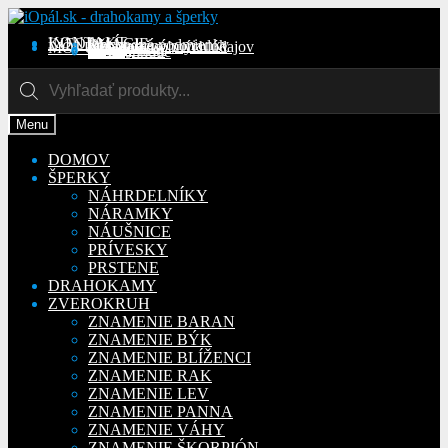
Preskočiť
Preskočiť
na
na
KONTAKT
INFORMÁCIE
Obchodné podmienky
Reklamačný poriadok
Ochrana osobných údajov
MÔJ ÚČET
Objednávky
Adresy
Detaily účtu
navigáciu
obsah
Na stiahnutie
Products
search
Menu
DOMOV
ŠPERKY
NÁHRDELNÍKY
NÁRAMKY
NÁUŠNICE
PRÍVESKY
PRSTENE
DRAHOKAMY
ZVEROKRUH
ZNAMENIE BARAN
ZNAMENIE BÝK
ZNAMENIE BLÍŽENCI
ZNAMENIE RAK
ZNAMENIE LEV
ZNAMENIE PANNA
ZNAMENIE VÁHY
ZNAMENIE ŠKORPIÓN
===============
(Your task)
The data above should be returned in full, exactly as written, apart from its images.

(Solution to the problem)
Preskočiť
Preskočiť
na
na
KONTAKT
INFORMÁCIE
Obchodné podmienky
Reklamačný poriadok
Ochrana osobných údajov
MÔJ ÚČET
Objednávky
Adresy
Detaily účtu
navigáciu
obsah
Na stiahnutie
Products
search
Menu
DOMOV
ŠPERKY
NÁHRDELNÍKY
NÁRAMKY
NÁUŠNICE
PRÍVESKY
PRSTENE
DRAHOKAMY
ZVEROKRUH
ZNAMENIE BARAN
ZNAMENIE BÝK
ZNAMENIE BLÍŽENCI
ZNAMENIE RAK
ZNAMENIE LEV
ZNAMENIE PANNA
ZNAMENIE VÁHY
ZNAMENIE ŠKORPIÓN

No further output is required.